No knight should threaten another.
Base Condition:
- If all knights are successfully placed (i.e., the required number of knights have been positioned), print the chessboard configuration.
Recursive Calls:
Iterate through every cell on the board.
For each cell:
Check if it is safe to place a knight.
If safe, mark the cell and recurse to place the next knight.
Safety Check:
- Evaluate potential knight attack positions based on the L-shaped movement.

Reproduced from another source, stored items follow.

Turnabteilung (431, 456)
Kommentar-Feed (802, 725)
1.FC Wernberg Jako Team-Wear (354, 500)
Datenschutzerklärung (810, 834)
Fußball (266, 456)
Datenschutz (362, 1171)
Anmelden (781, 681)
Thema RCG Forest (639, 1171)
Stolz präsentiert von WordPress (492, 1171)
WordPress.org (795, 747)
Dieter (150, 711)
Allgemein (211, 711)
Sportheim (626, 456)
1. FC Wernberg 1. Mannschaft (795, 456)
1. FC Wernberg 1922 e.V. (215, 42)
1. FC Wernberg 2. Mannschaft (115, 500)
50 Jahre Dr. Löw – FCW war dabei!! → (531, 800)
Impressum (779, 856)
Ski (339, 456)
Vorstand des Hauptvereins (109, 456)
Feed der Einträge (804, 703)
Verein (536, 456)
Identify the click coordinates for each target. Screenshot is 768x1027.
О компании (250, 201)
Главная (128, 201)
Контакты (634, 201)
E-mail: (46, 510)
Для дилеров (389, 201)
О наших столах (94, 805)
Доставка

Ensure no other knight occupies these positions.
Backtracking:
- After exploring all possibilities from a position, unmark the cell and continue with the next cell.
The NKnights problem showcases backtracking's ability to handle highly specific constraints effectively.
static void knights(boolean[][] board, int row, int col, int knights){
if (knights == 0){
display(board);
System.out.println();
return;
}
if (row == board.length) {
return;
}
if (col == board.length){
knights(board, row+1, 0, knights);
return;
}
if(isSafe(board, row, col)){
board[row][col] = true;
knights(board, row, col+1, knights-1);
board[row][col] = false;
}
knights(board, row, col+1, knights);
}
private static boolean isSafe(boolean[][] board, int row, int col) {
if (isValid(board, row-2, col-1)) {
if (board[row-2][col-1]){
return false;
}
}
if (isValid(board, row-2, col+1)) {
if (board[row-2][col+1]){
return false;
}
}
if (isValid(board, row-1, col+2)) {
if (board[row-1][col+2]){
return false;
}
}
if (isValid(board, row-1, col-2)) {
if (board[row-1][col-2]){
return false;
}
}
return true;
}
static boolean isValid (boolean[][] board, int row, int col){
if (row < board.length && row>=0 && col>=0 && col< board.length){
return true;
}
return false;
}
private static void display(boolean[][] board) {
for (boolean[] arr : board){
for (boolean ele : arr){
if (ele){
System.out.print("K ");
}
else {
System.out.print("X ");
}
}
System.out.println();
}
}
Output:
GitHub Repository
Find the implementations of these backtracking problems in the following GitHub repository:
GitHub Repository: Backtracking Examples
Summary
Backtracking is like having a guide for solving puzzles, one step at a time. It allows us to try all possibilities by taking steps forward, and if we hit a dead-end, we simply backtrack and try another path. From navigating mazes with different types of movements to solving chessboard puzzles like NQueens and NKnights, backtracking proves its power to handle challenges systematically.
Whether it's avoiding obstacles, exploring all directions in a maze, or carefully placing pieces on a chessboard without conflicts, this technique showcases its versatility and adaptability.
This exploration forms a solid foundation for delving into more advanced backtracking problems, demonstrating how recursion and systematic exploration can solve intricate challenges.